- 14
Anglo-Netherlandish School circa 1565-70
Description
- Anglo-Netherlandish School circa 1565-70
- A Riddle devoted to Sir William Cecil, Lord Burghley
inscribed, on a tablet in the tree, upper left: 'My faire Lady, I pray yove tell Me / What And whens, be yonder thre / That cometh ovt of the casetell, in svch degree / And of ther dyscent, And Natyvity', and lower centre: Syr. The one ys My brother , of My fathers syede the Trewthe, you to show / The other by My Mothers syede. Ys My brother also / The thyred ys my own sonne lawfully begat / And all be sonnes to My husband That sleepes here on my Lappe / Without hurt of lynnege in any degree / Showe Me by Reason how that May be', and emblazoned upper centre with the coat of arms of William Cecil, later Lord Burghley, and inscribed below: This Ryddle is dyvotyd to the / Right honourable Syr Wylliam / Cecyll, Knyght, Principall Secreatry to Her Ma.t.ie
- oil on panel
Provenance
Possibly acquired by Edward Hyde, 1st Earl of Clarendon (1609-1674), at Clarendon House, London;
by descent to his son, Henry Hyde, 2nd Earl of Clarendon (1638-1709), at Cornbury Park, Oxfordshire;
by descent, at Cornbury, where it was recorded in 1750, and later The Grove, Hertfordshire, to his nephew, Henry Hyde, 2nd Earl of Rochester and later 4th Earl of Clarendon (1672-1753);
transferred to his son, Henry Hyde, 5th Baron Hyde and Viscount Cornbury (1710-1753), in 1749, who died without issue;
by descent to his niece, Charlotte (d.1790), eldest daughter of William Capel, 3rd Earl of Essex (1697-1743), who married Thomas Villiers, 1st Earl of Clarendon (1709-1786), of the second creation;
thence by descent to the present owner
Exhibited
Literature
Lady T. Lewis, Lives of the Friends and Contemporaries of Lord Chancellor Clarendon, London 1852, Vol. III, pp. 259 and 286, no. 12;
E. Auerbach and C. K. Adams, Painting and Sculpture at Hatfield House, London 1971, no. 49;
R. Gibson, Catalogue of Portraits in the Collection of the Earl of Clarendon, Wallop 1977, pp. 131-132, no. 145 (illus.)
Condition
"This lot is offered for sale subject to Sotheby's Conditions of Business, which are available on request and printed in Sotheby's sale catalogues.
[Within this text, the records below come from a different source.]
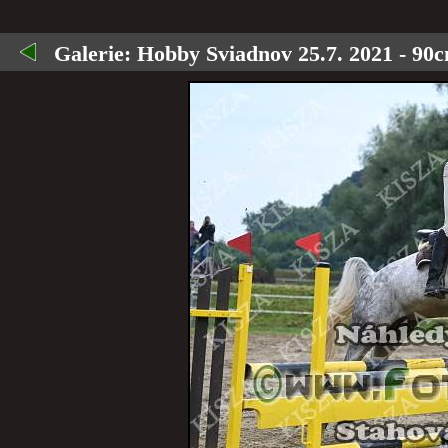
Galerie:
Hobby Sviadnov 25.7. 2021 - 90c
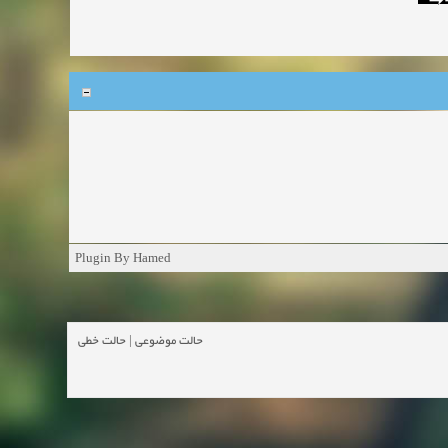
Plugin By Hamed
حالت خطی
|
حالت موضوعی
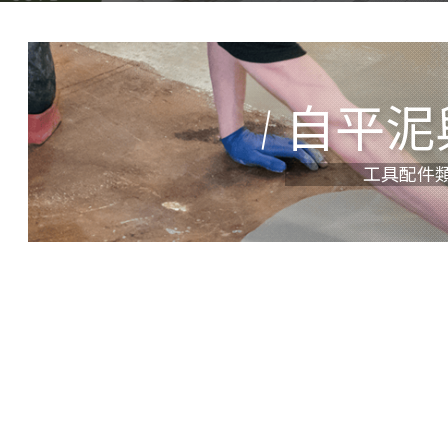
自平泥
工具配件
The independent reports contained in this document are provided for prospective bidders' information only and without warranty by Sotheby's or the Seller."
Catalogue Note
Datable to circa 1565-1570, this painting is an illustration of the Elizabethan fondness for puzzles and allegories, and their preoccupation with the application of reason. The answer to the riddle can be explained by the fact that the first two men, the lady's half brothers, must have married the daughters of her husband by a previous marriage, making them sons (or sons-in-law) to her husband and brothers to her own son, the third man.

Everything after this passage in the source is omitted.